### WHAT THE TASK ASKS:
Those lines of the records that contain "dialog" are to be located and copied.
== DATA IN THIS EXERCISE ==
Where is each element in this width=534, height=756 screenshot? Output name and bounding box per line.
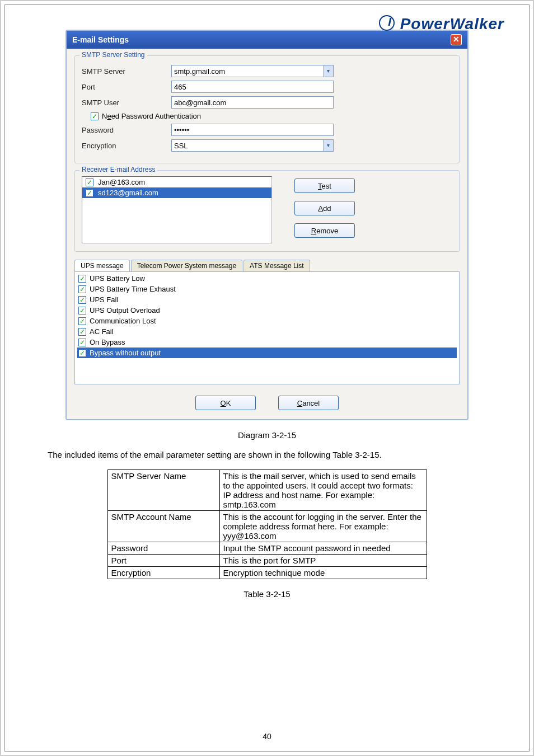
- table-cell-value: Input the SMTP account password in neede…: [219, 542, 427, 555]
- brand-text: PowerWalker: [400, 15, 504, 32]
- message-label: UPS Fail: [90, 295, 118, 304]
- checkbox-icon[interactable]: ✓: [78, 317, 86, 325]
- chevron-down-icon[interactable]: ▾: [323, 140, 333, 151]
- diagram-caption: Diagram 3-2-15: [25, 430, 509, 440]
- encryption-label: Encryption: [82, 142, 171, 150]
- dialog-title-text: E-mail Settings: [72, 35, 129, 44]
- table-cell-key: SMTP Server Name: [107, 470, 219, 511]
- checkbox-icon[interactable]: ✓: [86, 189, 93, 197]
- tab-ats-message[interactable]: ATS Message List: [243, 260, 310, 271]
- checkbox-icon[interactable]: ✓: [78, 307, 86, 314]
- receiver-fieldset: Receiver E-mail Address ✓ Jan@163.com ✓ …: [74, 170, 460, 252]
- password-label: Password: [82, 126, 171, 134]
- message-item[interactable]: ✓UPS Battery Low: [77, 273, 457, 284]
- message-label: UPS Output Overload: [90, 306, 160, 314]
- table-cell-key: Password: [107, 542, 219, 555]
- tab-telecom-message[interactable]: Telecom Power System message: [131, 260, 242, 271]
- parameter-table: SMTP Server NameThis is the mail server,…: [107, 469, 427, 579]
- ok-button[interactable]: OK: [195, 396, 256, 410]
- smtp-legend: SMTP Server Setting: [79, 51, 147, 59]
- table-cell-value: This is the mail server, which is used t…: [219, 470, 427, 511]
- message-label: Bypass without output: [90, 349, 161, 357]
- test-button[interactable]: Test: [294, 179, 355, 193]
- message-label: AC Fail: [90, 327, 114, 336]
- table-cell-value: This is the port for SMTP: [219, 555, 427, 567]
- checkbox-icon[interactable]: ✓: [78, 285, 86, 293]
- receiver-email: Jan@163.com: [98, 178, 145, 186]
- table-row: SMTP Server NameThis is the mail server,…: [107, 470, 427, 511]
- table-cell-key: SMTP Account Name: [107, 511, 219, 542]
- message-tabs-section: UPS message Telecom Power System message…: [74, 260, 460, 384]
- smtp-server-label: SMTP Server: [82, 67, 171, 76]
- message-item[interactable]: ✓UPS Fail: [77, 294, 457, 305]
- add-button[interactable]: Add: [294, 201, 355, 215]
- table-row: SMTP Account NameThis is the account for…: [107, 511, 427, 542]
- smtp-user-label: SMTP User: [82, 98, 171, 107]
- table-caption: Table 3-2-15: [25, 589, 509, 599]
- checkbox-icon[interactable]: ✓: [78, 275, 86, 283]
- port-input[interactable]: [171, 81, 334, 93]
- checkbox-icon[interactable]: ✓: [78, 349, 86, 357]
- smtp-user-input[interactable]: [171, 96, 334, 109]
- table-cell-key: Encryption: [107, 567, 219, 579]
- remove-button[interactable]: Remove: [294, 223, 355, 238]
- message-item[interactable]: ✓Bypass without output: [77, 348, 457, 358]
- cancel-button[interactable]: Cancel: [278, 396, 339, 410]
- page-number: 40: [5, 732, 529, 741]
- table-row: EncryptionEncryption technique mode: [107, 567, 427, 579]
- brand-logo-icon: [379, 15, 395, 31]
- table-cell-key: Port: [107, 555, 219, 567]
- table-cell-value: Encryption technique mode: [219, 567, 427, 579]
- receiver-listbox[interactable]: ✓ Jan@163.com ✓ sd123@gmail.com: [82, 176, 272, 243]
- checkbox-icon[interactable]: ✓: [78, 328, 86, 336]
- message-item[interactable]: ✓On Bypass: [77, 337, 457, 348]
- need-auth-label: Need Password Authentication: [102, 112, 201, 120]
- message-label: On Bypass: [90, 338, 125, 346]
- message-item[interactable]: ✓UPS Output Overload: [77, 305, 457, 316]
- description-text: The included items of the email paramete…: [48, 450, 509, 459]
- email-settings-dialog: E-mail Settings ✕ SMTP Server Setting SM…: [65, 30, 469, 420]
- table-row: PortThis is the port for SMTP: [107, 555, 427, 567]
- message-item[interactable]: ✓AC Fail: [77, 326, 457, 337]
- message-list[interactable]: ✓UPS Battery Low ✓UPS Battery Time Exhau…: [74, 271, 460, 384]
- close-icon[interactable]: ✕: [451, 34, 462, 45]
- message-label: Communication Lost: [90, 317, 156, 325]
- message-label: UPS Battery Time Exhaust: [90, 285, 176, 293]
- table-cell-value: This is the account for logging in the s…: [219, 511, 427, 542]
- message-label: UPS Battery Low: [90, 274, 145, 283]
- smtp-server-input[interactable]: [171, 65, 334, 77]
- need-auth-checkbox[interactable]: ✓: [91, 112, 99, 120]
- password-input[interactable]: [171, 124, 334, 136]
- checkbox-icon[interactable]: ✓: [78, 339, 86, 346]
- checkbox-icon[interactable]: ✓: [78, 296, 86, 304]
- table-row: PasswordInput the SMTP account password …: [107, 542, 427, 555]
- encryption-input[interactable]: [171, 139, 334, 152]
- tabs: UPS message Telecom Power System message…: [74, 260, 460, 271]
- tab-ups-message[interactable]: UPS message: [74, 260, 130, 271]
- list-item[interactable]: ✓ sd123@gmail.com: [82, 187, 271, 198]
- checkbox-icon[interactable]: ✓: [86, 179, 93, 186]
- receiver-legend: Receiver E-mail Address: [79, 166, 157, 173]
- list-item[interactable]: ✓ Jan@163.com: [82, 177, 271, 187]
- receiver-email: sd123@gmail.com: [98, 189, 158, 197]
- dialog-titlebar[interactable]: E-mail Settings ✕: [67, 31, 467, 49]
- smtp-server-fieldset: SMTP Server Setting SMTP Server ▾ Port S…: [74, 55, 460, 163]
- port-label: Port: [82, 83, 171, 91]
- chevron-down-icon[interactable]: ▾: [323, 65, 333, 77]
- message-item[interactable]: ✓Communication Lost: [77, 316, 457, 326]
- message-item[interactable]: ✓UPS Battery Time Exhaust: [77, 284, 457, 294]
===
### TASK ANSWER:
- dialog-title-text: E-mail Settings: [72, 35, 129, 44]
- email-settings-dialog: E-mail Settings ✕ SMTP Server Setting SM…: [65, 30, 469, 420]
- dialog-titlebar[interactable]: E-mail Settings ✕: [67, 31, 467, 49]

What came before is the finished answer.